The Gang's all here... we've got a full boat, and we're heading out for a picnic... hopefully not to Bear Mountain.
These are the weirdest of days, but this is an exciting time for our CSA. We have never focused so singularly on the membership as a unit. We talk about you folks daily... we want to treat you right, do right by you... so, we work at it... we workshop ideas, recipes, food combinations, solutions.
This season, you're going to see some old favorites from the farm... you're going to get some new favorites... and you're going to be more bewildered by vegetables than you could have ever imagined.
We're here to help... and really all you need to know is the Holy Four.

Salt.Fat.Cheese.Meat.

Now, I know, you're here because you want fresh food, you're trying to keep to a healthy diet, and you don't need any encouragement to eat more cheese... but here's the thing, it's a journey, and there is no good reason for you to not enjoy this journey... if you make this a job, work, it will feel like work... if you make this a pursuit of pleasure, it will be pleasurable.

Salt. It makes things taste better. When you eat out, even at the fanciest of restaurants, they are using enough salt to decorrupt the entirety of humanity. There is an over the counter salt you can buy in most larger grocery stores called Maldon's Sea Salt Flakes (it's usually on the bottom shelf... which is a crime)... it's in a little white box, it's comes in crystalline flakes, and is good enough to eat on it's own as a food. We recommend getting a box or three... simply sprinkling it on food is a pleasure, and it adds more to food than superfine salt ever could. We had some this morning over buttered radishes... melt the butter (or just use olive oil), halve the radishes, drizzle the butter (or oil) over the radishes, sprinkle the salt... it's that good... and leads us neatly to...

Fat. Olive oil, sesame oil, butter, lard (better than it's reputation would have you believe), coconut oil... all of them, all the fats.
Fat is not great in large doses... but what is? An Orient Express Eggplant cut into rounds, slathered with oil, dusted with Maldon's, roasted at 475 until golden brown and caramelized, is as good as any food I've ever eaten... anywhere. Fat makes food taste better... don't be afraid... use it, it's better to eat chard with fat, than to not eat chard at all... use fat, and hunt the “World” aisles at the store for different kinds of fat... you'll be stunned to see how many fun and unique styles of fat sauce there are out there... and if you don't like one, then you learned something, and you can try another one...

Cheese. This is really just a culmination of salt and fat... it's salty fat... and we are fortunate enough to live in one of the greatest cheese eras in the history of the world. Cheese melted with a new vegetable, makes the new vegetable better. Sweet cheese, salty cheese, sharp and spicy... there are cashew and vegan cheeses available in the regular cheese sections now. They are great! The weird fake cheeses of my relative youth, living in Vermont, twenty some odd years ago, vegan as the day is long, is gone... these new alternative cheeses are amazing... even if you aren't vegan or vegetarian, it's worth a try... you can eat more of it and still hit your cholesterol goals.
Chard gorganzola galles. Pizza. Kohlrabi cheese soup. Cream cheese stuffed zucchini. You get it... when in doubt, put some cheese on it.

Meat. I get it, I'm going to loose some of you here... it's ok, we'll catch you at the next paragraph. If you don't know how to eat a vegetable... Cook. It. With. Bacon... and I don't mean like a strip of bacon... I mean, cook it with ALL the bacon... it will be good.
Any vegetable we grow, lettuce included, is great mixed in with ground beef on a stovetop... don't underestimate the power of meat to hide a vegetable you've been at odds with for years... meat fixes everything, and can get the grumpiest of family members to plow through seconds. Meat is your friend.

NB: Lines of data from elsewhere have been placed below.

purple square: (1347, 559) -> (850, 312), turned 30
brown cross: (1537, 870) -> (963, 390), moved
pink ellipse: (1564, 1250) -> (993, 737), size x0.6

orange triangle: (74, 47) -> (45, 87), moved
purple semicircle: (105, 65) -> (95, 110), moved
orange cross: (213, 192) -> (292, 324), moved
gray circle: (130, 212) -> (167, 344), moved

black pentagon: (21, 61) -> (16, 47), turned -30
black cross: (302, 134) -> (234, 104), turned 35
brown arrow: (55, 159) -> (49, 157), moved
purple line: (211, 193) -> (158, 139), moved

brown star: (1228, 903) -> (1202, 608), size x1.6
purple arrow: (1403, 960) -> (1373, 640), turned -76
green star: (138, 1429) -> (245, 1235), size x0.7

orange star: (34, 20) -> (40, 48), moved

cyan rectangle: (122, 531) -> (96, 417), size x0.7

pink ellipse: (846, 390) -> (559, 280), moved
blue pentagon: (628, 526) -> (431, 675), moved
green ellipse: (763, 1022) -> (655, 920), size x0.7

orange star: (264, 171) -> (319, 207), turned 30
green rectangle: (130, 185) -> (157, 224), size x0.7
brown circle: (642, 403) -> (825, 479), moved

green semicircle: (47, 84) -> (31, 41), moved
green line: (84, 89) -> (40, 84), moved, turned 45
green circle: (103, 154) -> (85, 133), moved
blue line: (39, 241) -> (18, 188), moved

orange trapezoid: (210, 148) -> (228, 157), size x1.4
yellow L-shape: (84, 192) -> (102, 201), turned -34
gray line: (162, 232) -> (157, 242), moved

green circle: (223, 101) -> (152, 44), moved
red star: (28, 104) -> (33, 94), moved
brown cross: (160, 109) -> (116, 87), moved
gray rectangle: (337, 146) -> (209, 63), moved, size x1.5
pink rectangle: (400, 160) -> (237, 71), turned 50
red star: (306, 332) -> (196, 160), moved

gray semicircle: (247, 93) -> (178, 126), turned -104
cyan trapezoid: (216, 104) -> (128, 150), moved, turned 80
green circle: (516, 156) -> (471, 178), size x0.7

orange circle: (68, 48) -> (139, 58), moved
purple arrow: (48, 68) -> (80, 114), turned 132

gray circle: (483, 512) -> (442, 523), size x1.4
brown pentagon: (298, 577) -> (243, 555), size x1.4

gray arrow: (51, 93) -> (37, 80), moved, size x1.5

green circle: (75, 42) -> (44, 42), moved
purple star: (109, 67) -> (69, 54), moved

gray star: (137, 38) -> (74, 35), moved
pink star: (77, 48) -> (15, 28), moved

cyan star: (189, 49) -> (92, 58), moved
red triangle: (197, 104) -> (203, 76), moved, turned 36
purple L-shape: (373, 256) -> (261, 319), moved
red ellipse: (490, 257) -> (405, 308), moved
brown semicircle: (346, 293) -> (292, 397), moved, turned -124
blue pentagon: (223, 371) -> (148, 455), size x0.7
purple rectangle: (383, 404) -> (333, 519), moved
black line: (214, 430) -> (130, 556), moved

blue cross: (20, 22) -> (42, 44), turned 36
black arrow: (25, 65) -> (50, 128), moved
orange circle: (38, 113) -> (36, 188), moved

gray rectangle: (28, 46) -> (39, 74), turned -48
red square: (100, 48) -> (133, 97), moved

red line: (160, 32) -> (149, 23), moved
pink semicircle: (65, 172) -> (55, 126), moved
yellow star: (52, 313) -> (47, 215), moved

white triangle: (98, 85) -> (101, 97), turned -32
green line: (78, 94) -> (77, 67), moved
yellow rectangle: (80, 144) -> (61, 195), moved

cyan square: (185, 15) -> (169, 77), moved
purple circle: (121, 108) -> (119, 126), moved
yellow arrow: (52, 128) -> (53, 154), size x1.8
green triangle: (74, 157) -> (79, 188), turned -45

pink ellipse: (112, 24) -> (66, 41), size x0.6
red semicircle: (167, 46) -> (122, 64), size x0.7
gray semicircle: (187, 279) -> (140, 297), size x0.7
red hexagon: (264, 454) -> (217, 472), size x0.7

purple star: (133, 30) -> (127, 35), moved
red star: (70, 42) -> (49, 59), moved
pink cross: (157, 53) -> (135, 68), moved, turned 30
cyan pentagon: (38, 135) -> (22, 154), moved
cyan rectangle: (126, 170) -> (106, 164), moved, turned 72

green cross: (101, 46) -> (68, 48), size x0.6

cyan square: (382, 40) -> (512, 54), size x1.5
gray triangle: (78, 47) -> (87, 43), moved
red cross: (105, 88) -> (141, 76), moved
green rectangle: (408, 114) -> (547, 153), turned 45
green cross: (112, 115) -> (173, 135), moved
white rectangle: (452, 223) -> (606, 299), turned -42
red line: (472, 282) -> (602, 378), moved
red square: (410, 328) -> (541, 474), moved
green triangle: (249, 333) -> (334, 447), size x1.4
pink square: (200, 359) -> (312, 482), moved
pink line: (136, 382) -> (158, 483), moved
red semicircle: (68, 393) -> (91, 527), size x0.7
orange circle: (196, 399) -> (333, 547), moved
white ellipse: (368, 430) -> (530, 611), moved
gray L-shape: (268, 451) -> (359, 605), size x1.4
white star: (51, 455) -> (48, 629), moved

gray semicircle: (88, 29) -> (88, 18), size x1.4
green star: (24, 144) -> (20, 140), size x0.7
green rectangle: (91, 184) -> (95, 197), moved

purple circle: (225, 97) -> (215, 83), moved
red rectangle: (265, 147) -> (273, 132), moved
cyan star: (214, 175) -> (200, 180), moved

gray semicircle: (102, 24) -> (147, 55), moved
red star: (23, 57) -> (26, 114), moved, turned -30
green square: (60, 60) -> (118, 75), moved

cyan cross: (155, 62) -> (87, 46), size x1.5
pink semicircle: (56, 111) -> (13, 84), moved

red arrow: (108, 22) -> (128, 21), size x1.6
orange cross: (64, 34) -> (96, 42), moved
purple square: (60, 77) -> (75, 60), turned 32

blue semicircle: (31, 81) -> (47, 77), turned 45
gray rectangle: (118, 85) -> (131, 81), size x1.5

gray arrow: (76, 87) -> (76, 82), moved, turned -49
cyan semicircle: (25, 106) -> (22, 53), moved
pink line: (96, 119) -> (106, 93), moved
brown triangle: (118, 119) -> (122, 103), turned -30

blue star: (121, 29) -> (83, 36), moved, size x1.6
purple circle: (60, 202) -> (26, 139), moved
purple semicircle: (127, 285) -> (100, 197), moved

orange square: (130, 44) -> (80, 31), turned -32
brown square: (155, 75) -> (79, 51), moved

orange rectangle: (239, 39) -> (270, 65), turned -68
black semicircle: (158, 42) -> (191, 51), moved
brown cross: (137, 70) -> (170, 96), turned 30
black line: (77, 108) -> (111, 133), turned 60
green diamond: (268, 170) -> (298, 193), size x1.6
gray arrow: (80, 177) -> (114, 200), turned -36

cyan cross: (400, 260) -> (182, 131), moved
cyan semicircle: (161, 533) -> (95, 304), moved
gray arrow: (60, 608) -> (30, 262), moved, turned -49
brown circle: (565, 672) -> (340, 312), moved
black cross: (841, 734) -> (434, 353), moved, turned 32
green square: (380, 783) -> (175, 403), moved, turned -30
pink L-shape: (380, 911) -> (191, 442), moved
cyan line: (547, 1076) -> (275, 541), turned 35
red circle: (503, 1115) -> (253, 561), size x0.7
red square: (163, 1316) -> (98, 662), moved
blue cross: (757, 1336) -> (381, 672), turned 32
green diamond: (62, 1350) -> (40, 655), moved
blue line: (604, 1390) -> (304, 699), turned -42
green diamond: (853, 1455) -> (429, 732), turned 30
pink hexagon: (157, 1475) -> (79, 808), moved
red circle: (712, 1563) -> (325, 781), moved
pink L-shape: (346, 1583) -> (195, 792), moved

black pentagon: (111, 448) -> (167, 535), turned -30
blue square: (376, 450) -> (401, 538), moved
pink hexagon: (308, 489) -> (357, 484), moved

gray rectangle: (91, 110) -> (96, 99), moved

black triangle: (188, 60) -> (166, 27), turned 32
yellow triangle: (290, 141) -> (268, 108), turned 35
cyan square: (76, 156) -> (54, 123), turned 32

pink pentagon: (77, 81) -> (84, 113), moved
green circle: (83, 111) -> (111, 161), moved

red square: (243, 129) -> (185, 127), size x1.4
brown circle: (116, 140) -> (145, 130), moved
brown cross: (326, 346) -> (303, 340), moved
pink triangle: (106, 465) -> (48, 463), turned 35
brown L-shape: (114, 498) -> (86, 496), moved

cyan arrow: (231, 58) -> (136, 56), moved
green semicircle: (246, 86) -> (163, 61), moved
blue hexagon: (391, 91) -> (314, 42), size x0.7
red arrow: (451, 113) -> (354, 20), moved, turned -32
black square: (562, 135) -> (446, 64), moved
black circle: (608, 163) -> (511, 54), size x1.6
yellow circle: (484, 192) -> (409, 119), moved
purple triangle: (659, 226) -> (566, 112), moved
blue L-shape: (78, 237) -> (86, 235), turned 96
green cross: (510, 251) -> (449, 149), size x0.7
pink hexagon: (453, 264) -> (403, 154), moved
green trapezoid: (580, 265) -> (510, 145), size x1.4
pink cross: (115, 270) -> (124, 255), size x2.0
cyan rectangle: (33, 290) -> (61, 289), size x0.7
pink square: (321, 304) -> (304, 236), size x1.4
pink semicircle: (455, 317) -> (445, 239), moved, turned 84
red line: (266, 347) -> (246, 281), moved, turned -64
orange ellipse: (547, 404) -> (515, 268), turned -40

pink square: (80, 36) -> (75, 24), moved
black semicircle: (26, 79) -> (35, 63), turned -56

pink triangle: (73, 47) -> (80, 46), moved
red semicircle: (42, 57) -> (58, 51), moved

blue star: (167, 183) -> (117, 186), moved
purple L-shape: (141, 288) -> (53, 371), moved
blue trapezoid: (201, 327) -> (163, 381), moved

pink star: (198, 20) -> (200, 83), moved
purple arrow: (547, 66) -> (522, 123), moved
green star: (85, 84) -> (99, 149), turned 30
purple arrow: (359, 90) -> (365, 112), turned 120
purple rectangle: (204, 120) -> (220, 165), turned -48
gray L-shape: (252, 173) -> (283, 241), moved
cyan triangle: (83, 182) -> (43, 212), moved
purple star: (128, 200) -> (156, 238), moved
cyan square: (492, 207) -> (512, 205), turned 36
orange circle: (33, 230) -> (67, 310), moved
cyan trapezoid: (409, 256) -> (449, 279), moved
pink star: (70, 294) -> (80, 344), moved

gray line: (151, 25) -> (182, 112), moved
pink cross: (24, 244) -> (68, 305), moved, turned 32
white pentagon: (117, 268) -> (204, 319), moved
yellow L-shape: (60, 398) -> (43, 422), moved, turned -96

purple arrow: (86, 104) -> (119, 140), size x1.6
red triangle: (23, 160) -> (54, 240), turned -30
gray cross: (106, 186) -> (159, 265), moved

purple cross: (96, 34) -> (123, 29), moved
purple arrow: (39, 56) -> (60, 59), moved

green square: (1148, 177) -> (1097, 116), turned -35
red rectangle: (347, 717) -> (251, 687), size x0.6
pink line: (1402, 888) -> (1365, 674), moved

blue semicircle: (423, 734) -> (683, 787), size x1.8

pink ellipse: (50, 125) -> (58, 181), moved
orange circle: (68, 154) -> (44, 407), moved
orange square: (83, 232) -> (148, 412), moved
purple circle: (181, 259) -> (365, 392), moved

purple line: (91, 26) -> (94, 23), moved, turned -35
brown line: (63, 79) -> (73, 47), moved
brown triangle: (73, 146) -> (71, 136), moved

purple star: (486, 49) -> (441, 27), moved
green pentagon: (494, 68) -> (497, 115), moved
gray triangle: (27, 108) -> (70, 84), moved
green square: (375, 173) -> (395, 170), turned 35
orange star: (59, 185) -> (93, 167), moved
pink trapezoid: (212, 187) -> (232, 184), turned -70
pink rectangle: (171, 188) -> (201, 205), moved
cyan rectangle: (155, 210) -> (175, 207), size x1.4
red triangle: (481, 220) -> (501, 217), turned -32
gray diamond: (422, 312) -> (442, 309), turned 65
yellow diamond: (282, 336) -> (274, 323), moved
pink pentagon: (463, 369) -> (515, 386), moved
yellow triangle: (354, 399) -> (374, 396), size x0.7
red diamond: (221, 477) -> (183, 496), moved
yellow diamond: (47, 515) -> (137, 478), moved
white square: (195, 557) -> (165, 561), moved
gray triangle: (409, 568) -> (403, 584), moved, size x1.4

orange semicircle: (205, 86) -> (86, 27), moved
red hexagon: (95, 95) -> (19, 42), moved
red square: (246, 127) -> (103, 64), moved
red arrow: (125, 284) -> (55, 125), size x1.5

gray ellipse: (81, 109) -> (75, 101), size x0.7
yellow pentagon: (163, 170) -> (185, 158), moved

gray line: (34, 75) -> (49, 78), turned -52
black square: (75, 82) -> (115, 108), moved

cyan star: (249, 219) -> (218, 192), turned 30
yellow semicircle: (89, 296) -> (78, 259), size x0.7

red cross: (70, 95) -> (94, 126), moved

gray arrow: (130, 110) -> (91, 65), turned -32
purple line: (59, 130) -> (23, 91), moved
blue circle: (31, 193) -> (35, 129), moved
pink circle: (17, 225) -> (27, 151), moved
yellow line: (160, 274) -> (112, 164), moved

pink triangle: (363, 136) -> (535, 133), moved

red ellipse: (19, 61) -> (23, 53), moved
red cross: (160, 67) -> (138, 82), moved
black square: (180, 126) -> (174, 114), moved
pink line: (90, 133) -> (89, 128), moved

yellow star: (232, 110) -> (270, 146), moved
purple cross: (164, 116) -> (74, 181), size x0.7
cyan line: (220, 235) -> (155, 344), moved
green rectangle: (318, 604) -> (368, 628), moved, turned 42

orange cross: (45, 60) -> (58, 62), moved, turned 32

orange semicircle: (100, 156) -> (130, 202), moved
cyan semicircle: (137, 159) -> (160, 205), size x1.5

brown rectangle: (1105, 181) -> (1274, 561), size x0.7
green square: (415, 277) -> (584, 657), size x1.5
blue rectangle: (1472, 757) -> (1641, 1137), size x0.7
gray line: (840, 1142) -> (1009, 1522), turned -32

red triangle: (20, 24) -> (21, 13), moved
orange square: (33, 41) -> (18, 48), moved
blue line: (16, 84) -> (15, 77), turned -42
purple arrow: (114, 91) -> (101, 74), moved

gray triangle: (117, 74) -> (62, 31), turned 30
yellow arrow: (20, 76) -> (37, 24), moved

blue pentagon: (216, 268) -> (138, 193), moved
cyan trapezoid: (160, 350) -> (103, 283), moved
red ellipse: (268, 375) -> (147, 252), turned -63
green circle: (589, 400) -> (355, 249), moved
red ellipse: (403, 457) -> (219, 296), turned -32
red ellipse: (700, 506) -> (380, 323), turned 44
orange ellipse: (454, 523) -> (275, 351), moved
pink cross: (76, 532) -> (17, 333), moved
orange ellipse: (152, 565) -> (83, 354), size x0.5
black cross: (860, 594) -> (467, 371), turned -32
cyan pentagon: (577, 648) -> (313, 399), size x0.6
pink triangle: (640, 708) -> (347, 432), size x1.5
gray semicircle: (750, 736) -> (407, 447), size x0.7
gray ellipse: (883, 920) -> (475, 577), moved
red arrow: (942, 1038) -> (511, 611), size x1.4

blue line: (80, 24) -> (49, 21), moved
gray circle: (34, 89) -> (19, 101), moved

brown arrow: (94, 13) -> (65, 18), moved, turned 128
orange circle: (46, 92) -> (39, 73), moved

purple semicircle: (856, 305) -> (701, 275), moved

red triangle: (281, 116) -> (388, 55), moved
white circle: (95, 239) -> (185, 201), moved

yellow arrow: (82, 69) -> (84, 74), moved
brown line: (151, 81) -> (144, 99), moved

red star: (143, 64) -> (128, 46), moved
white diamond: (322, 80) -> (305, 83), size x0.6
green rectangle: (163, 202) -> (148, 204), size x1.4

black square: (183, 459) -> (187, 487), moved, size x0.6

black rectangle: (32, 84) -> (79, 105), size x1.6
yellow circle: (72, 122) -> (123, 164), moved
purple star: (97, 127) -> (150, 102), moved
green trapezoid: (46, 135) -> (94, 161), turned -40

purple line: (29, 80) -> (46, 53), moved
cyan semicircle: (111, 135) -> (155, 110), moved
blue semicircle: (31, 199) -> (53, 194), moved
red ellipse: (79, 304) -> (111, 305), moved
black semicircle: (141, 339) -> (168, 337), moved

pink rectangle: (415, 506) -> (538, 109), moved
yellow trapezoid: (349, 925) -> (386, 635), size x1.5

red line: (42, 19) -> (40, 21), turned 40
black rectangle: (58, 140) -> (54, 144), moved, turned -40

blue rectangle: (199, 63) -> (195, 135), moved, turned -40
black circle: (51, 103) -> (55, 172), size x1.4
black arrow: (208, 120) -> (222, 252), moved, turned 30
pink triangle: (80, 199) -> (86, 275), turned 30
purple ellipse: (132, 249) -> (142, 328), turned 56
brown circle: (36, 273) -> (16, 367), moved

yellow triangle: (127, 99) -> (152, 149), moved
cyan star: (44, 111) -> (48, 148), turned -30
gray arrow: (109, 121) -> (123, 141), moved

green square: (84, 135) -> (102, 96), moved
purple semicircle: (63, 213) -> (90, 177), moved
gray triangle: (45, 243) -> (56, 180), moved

And here's the thing... it's good to eat vegetables on their own... it's better for you, it's fun, it's an opportunity to make healthier decisions... but it doesn't have to be a fight, you don't need to fight it. When our cows won't eat a certain grass in the pasture, we get some molasses and cover the grass with it... we do it a hand full of times, and after a while, they just start eating the grass on their own without the molasses... and I hate to break it to you, but we're more like cows that you'd like to believe. You can train yourself to like stuff... just use the Holy Four... and don't underestimate the supercomputers we all have at our fingertips... sometimes all it takes is to type in the words Kohlrabi Recipe, and you'll get more inspiration than we have food to supply.

I'm not going to include recipes this week, but I am going to do a little run-through of eggplant and kohlrabi to try and get you going in the right direction.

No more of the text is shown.